--- Work item ---
Reproduce the closing part of the entries exactly: the line with "para variar utilicé" and all lines after it, ending with the last line, and nothing else.

--- Exercise data ---
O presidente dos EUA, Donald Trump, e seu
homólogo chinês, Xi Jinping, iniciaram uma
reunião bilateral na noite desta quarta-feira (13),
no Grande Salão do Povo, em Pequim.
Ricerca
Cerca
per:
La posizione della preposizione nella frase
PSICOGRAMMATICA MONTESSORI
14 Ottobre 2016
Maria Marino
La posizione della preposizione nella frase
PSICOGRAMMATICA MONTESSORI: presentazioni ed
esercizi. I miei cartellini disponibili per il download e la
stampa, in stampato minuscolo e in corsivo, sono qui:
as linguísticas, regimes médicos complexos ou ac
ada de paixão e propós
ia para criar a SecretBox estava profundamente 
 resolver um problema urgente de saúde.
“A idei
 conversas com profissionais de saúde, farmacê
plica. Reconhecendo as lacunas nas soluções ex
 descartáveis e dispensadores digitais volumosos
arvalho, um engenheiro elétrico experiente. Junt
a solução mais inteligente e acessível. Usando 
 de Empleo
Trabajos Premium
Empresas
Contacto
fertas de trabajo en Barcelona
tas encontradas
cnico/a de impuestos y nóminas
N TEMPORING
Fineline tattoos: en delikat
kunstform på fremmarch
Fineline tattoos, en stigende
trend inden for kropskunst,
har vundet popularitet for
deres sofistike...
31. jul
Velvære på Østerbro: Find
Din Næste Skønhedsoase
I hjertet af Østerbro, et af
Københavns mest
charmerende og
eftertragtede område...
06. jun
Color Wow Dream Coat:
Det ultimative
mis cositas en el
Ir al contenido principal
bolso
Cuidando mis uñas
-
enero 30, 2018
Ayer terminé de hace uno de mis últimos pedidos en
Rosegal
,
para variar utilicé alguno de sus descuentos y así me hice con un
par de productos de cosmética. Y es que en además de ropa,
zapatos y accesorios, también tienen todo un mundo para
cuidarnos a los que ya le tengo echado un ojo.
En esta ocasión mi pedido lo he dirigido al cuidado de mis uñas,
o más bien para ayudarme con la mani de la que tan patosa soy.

--- The answer ---
para variar utilicé alguno de sus descuentos y así me hice con un
par de productos de cosmética. Y es que en además de ropa,
zapatos y accesorios, también tienen todo un mundo para
cuidarnos a los que ya le tengo echado un ojo.
En esta ocasión mi pedido lo he dirigido al cuidado de mis uñas,
o más bien para ayudarme con la mani de la que tan patosa soy.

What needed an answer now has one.